4.4. While we do not monitor or curate Merchant Content, we reserve the right to decide whether any Merchant Content is appropriate and complies with this Agreement. We may at any time at our sole discretion, remove any Merchant Content without prior notice, and for any reason, including without limitation, Merchant Content that appears to be outdated, or which are in contravention of this Agreement.

4.5. In the event that we remove any Merchant Content, we shall not be liable whether to you or to any other party for any damage or any other remedy, in law or in equity.

5. ORDERS ON THE PLATFORM

Your relationship with Customers

5.1. The Platform allows Customers to place orders for your Products (“Orders”). You are responsible for all Orders placed by the Customers and the supply of such Products purchased by the Customers in accordance with such terms that you may have entered into with your Customers.

5.2. You acknowledge and agree that our Services and the provision of the Platform is to merely provide a technological platform to both you and the Customer and that:

5.2.1. we are not party to any oral or written agreement entered into between you and the Customers. It is your sole responsibility to notify the Customer of all your applicable terms and conditions, including the terms and conditions relating to the sale of your Products and your privacy policy;
5.2.2. except where you have elected to use such logistics services that we may make available to you on such additional terms and conditions (e.g. Oddle Logistics) for the relevant Order, we are not involved or in any way responsible for the delivery of your Products to any Customer pursuant to any Order; and
5.2.3. we have no obligation to check and verify the identity and/or conduct of any Customer who may have access to and/or use the Platform, and/or who may place an Order with you. Notwithstanding any verification that we may conduct on a Customer, such verification does not constitute any endorsement, guarantee or certification on our part that any Customer that uses the Platform is safe, trustworthy and/or reliable.

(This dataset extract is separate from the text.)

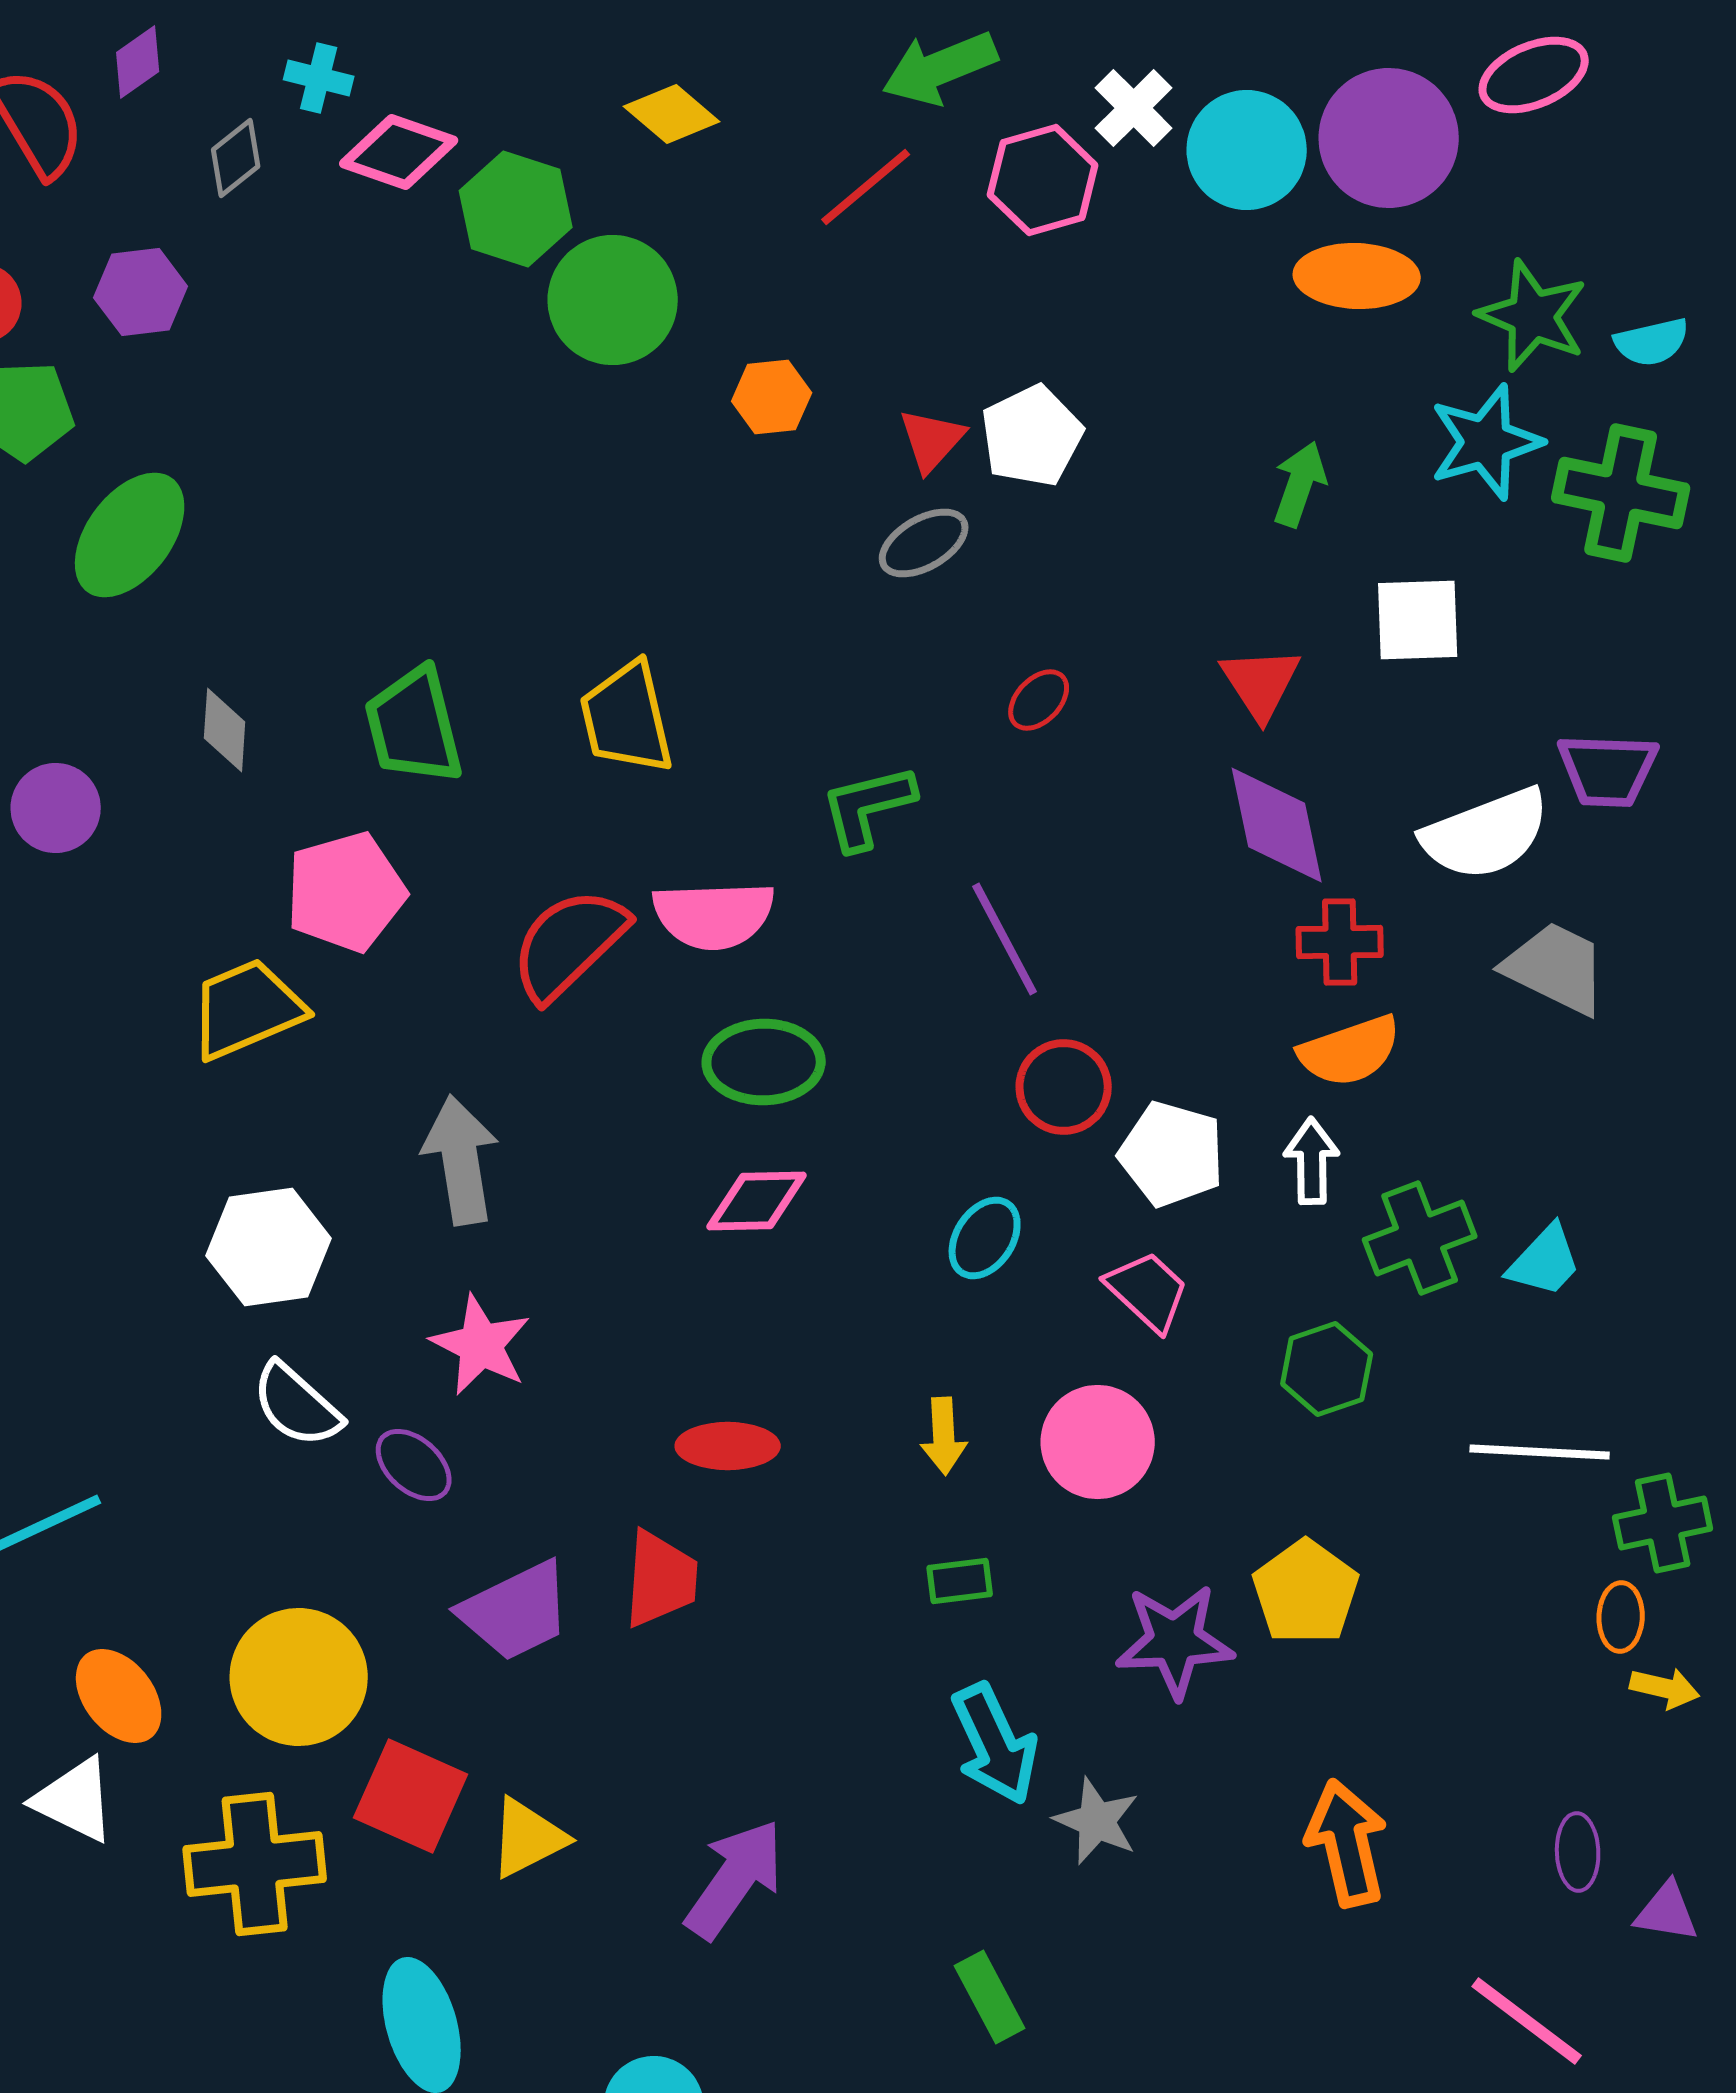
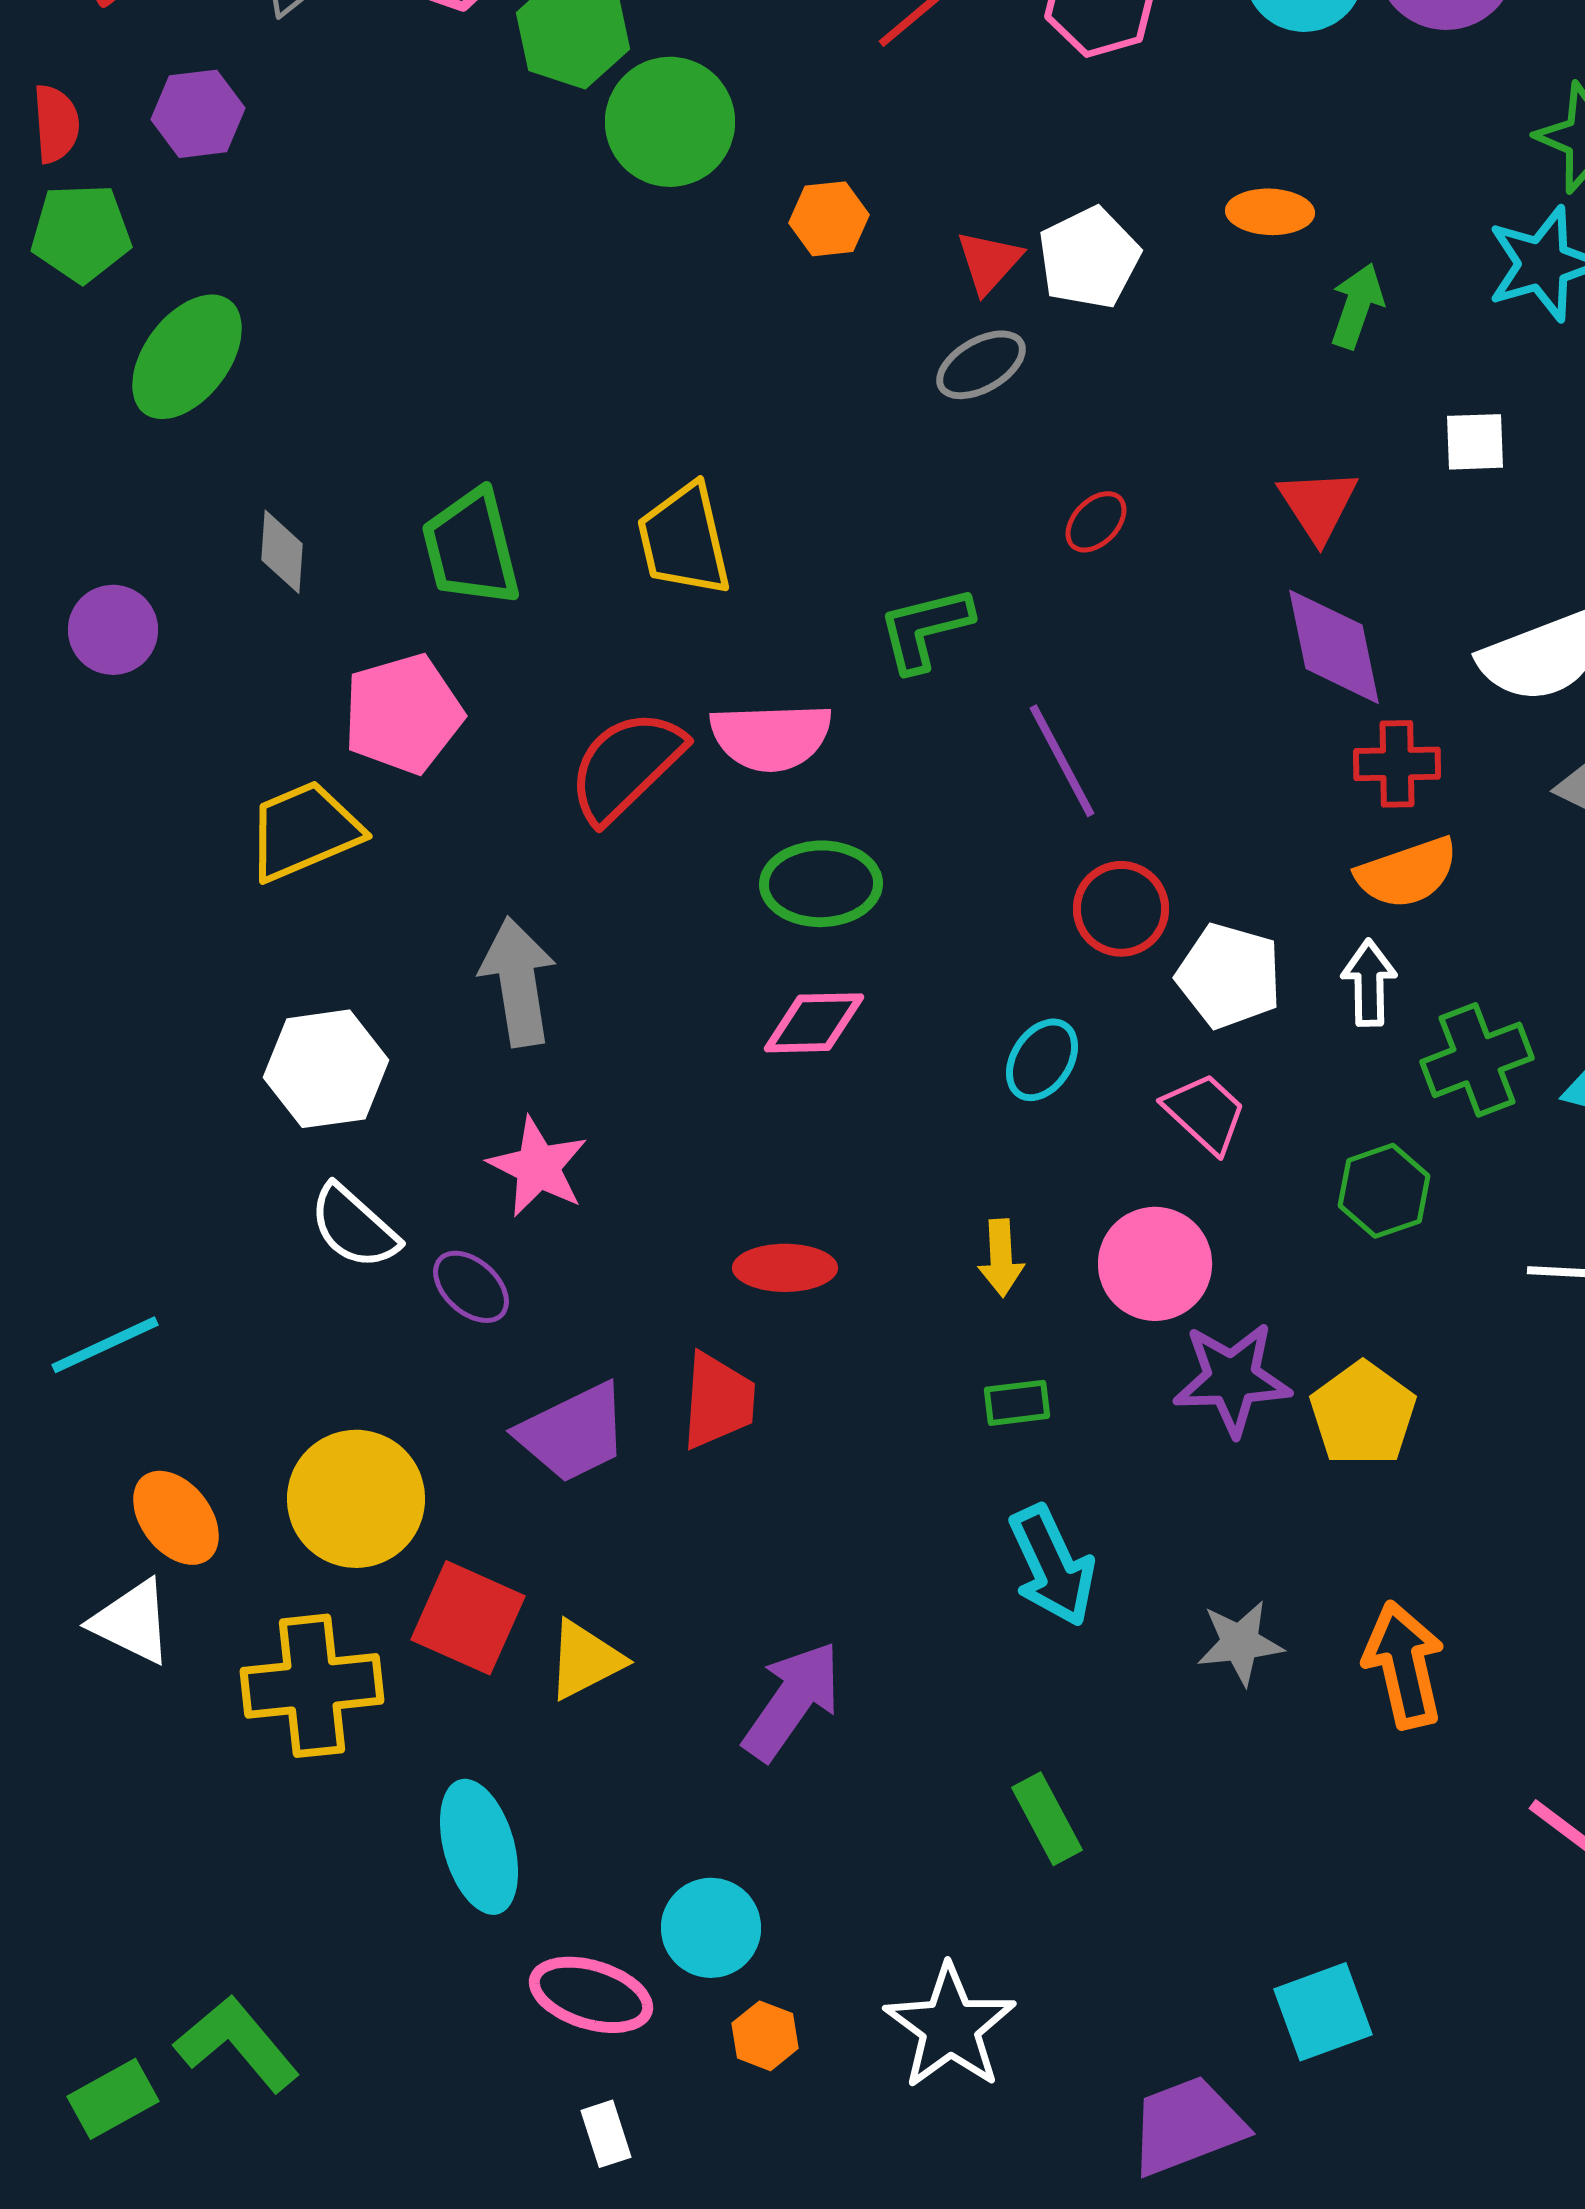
orange ellipse: (1357, 276) -> (1270, 212), moved, size x0.7
white square: (1418, 620) -> (1475, 442), size x0.7
purple star: (1175, 1641) -> (1232, 1379), moved
gray star: (1097, 1821) -> (1240, 1643), moved, turned -30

5.3. You will comply such guidelines, rules and conditions as we may notify you from time to time, in order to use the Platform and Services in your Orders with your Customers. These guidelines, rules and conditions are incorporated by reference into this Agreement, and we may amend them from time to time to reflect changes in the Platform and/or Services, or to improve the Platform and/or Services.

Payment for Orders

5.4. Your use of the Platform and/or our Services does not guarantee that you will receive payment for any Order or create an obligation on us to pay for any Order, except as provided under this Agreement. All payment obligations for an Order are obligations of the Customer, or may otherwise be agreed between you and the Customer. We will not be responsible for any non-payment by any Customer. We will, subject to this Agreement and any deduction for applicable fees and charges, facilitate payment to you in respect of an Order, after the Customer has made payment for the Order in accordance with our Customer’s Terms of Use. In the event of any non-payment for any Order, your sole recourse is against the Customer.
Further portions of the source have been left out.